December 8, 2021 by Ashley Lodato

Two weeks ago my neighbor Kat texted to tell me that she’d just seen a raven fly out of my chicken pen with an egg in its beak. The raven flew across the road and deposited the egg in a nest of pine needles near another neighbor’s house. It wasn’t, Kat told me, the first time she’d seen the raven do that.

I figured the raven was spotting errant eggs in our yard, laid by a young hen who was not yet clear on the location or purpose of the nesting boxes attached to our coop.

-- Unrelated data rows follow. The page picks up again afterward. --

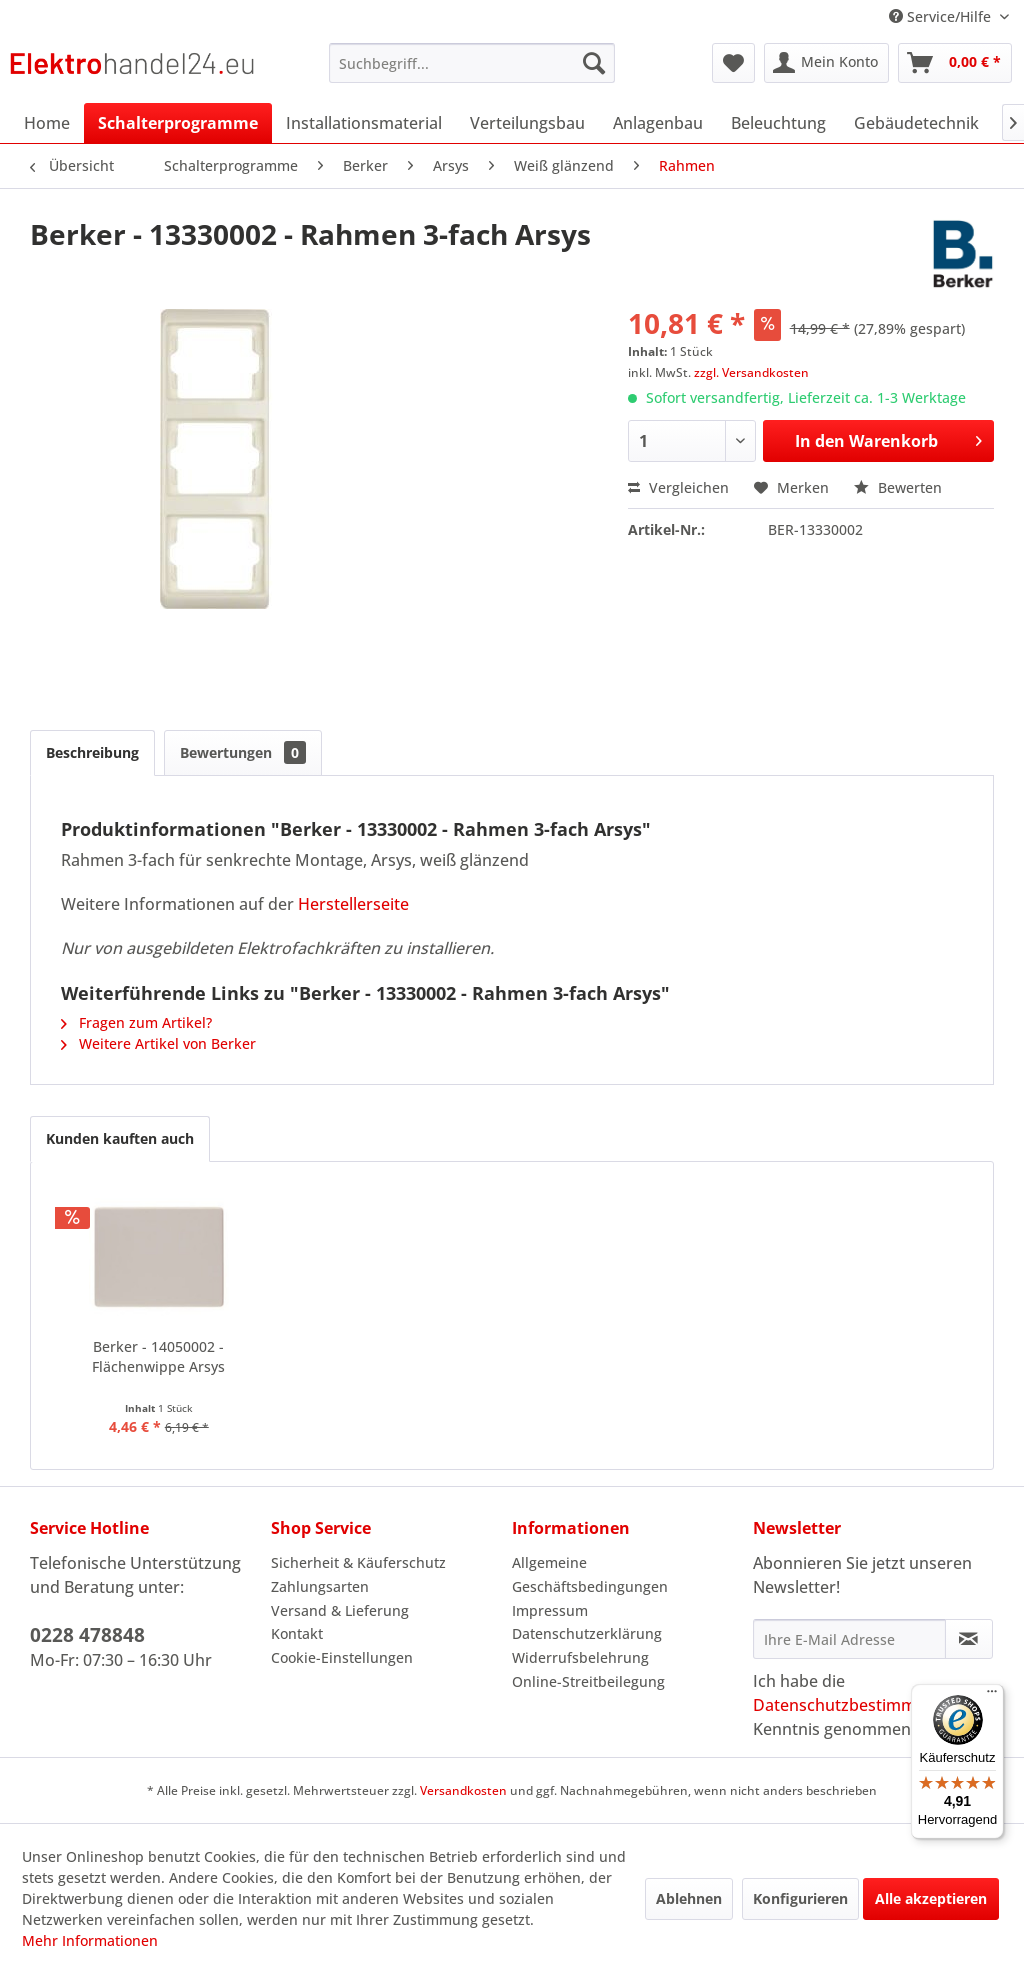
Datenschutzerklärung (587, 1633)
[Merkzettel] (733, 63)
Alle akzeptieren (931, 1898)
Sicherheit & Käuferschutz (358, 1562)
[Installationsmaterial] (364, 123)
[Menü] (992, 1696)
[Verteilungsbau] (527, 123)
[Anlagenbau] (658, 123)
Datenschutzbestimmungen (858, 1705)
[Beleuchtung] (778, 123)
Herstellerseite (353, 904)
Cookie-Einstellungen (342, 1657)
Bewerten (898, 487)
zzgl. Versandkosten (751, 372)
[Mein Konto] (826, 63)
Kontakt (297, 1633)
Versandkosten (463, 1790)
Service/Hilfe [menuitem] (942, 16)
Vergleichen (678, 487)
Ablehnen (689, 1898)
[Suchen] (594, 63)
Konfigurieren (800, 1898)
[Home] (47, 123)
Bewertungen (243, 752)
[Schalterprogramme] (178, 123)
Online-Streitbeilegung (588, 1681)
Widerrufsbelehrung (580, 1657)
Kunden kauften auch (120, 1138)
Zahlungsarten (320, 1586)
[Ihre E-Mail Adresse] (849, 1639)
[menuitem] (472, 63)
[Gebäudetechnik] (916, 123)
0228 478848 (87, 1635)
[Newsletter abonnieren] (969, 1639)
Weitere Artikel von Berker (158, 1043)
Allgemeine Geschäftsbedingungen (590, 1574)
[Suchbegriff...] (472, 63)
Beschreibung (92, 752)
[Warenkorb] (955, 63)
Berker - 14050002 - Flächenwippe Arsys (158, 1356)
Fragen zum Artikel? (136, 1022)
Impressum (550, 1610)
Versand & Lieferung (340, 1610)
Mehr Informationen (90, 1940)
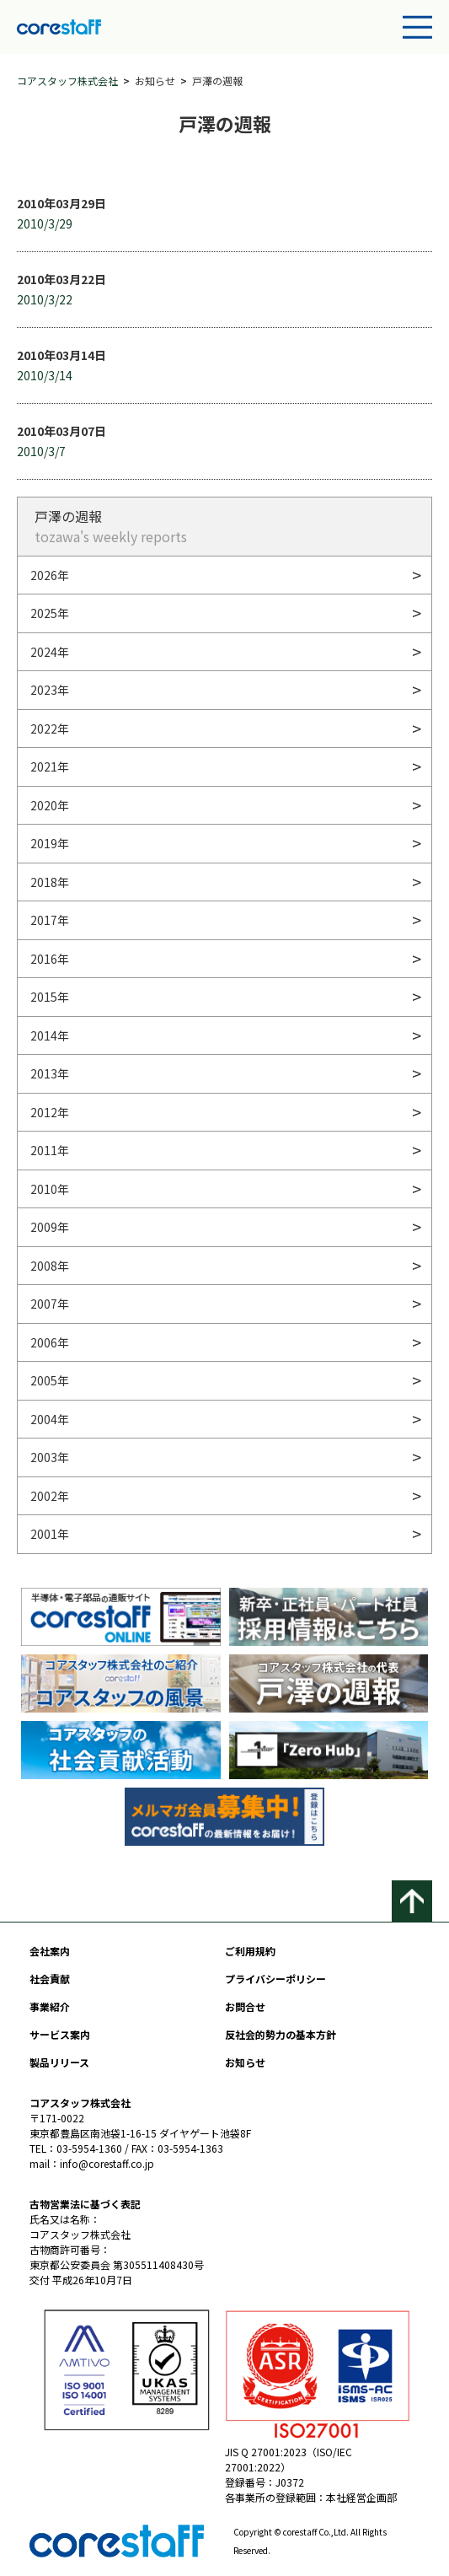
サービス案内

The next day, my husband called me over to the window in a whisper. “Look,” he said, pointing to the chicken pen. A raven was perched on one of the fence posts, swiveling its head from side to side in a manner I can only refer to as “cheeky.”

All us humans were inside at that moment, and after a few moments of surveillance the raven apparently deemed the coast clear. It was time to make her move.

The raven flew off the post, landing in the chicken pen in a manner I can only described as “practiced.” This was clearly not her first touchdown in this particular landing zone.

At first the raven acted all casual, strolling around amidst the chickens as if she were simply just one of the flock. Had she been capable of pursing her nonexistent lips, I suspect she would have been whistling. In a manner I can only refer to as “conspicuously nonchalant,” the raven strolled over to the ramp that leads up into the coop.

Suddenly she was all business, marching up the gangway and into the coop, a corvid on a clear mission. Suddenly I understood that the eggs my neighbor had been seeing in the raven’s beak were not gleaned, but instead purloined, and straight out of the hopper. Suddenly the situation became clear; this was unambiguous, absolute, premeditated theft.

I was annoyed, of course. With all the grain we invest in those chickens, each egg is worth at least 50 cents. But I couldn’t fail to be impressed, either, at this bold display of trespass and theft — fowl play at its most egregious.

Mark Pavelka, who studied ravens for the U.S. Fish and Wildlife Service, said, “With other animals you can usually throw out 90% of the stories you hear about them as exaggerations. With ravens, it’s the opposite. No matter how strange or amazing the story, chances are pretty good that at least some raven somewhere actually did that.” Yes indeed.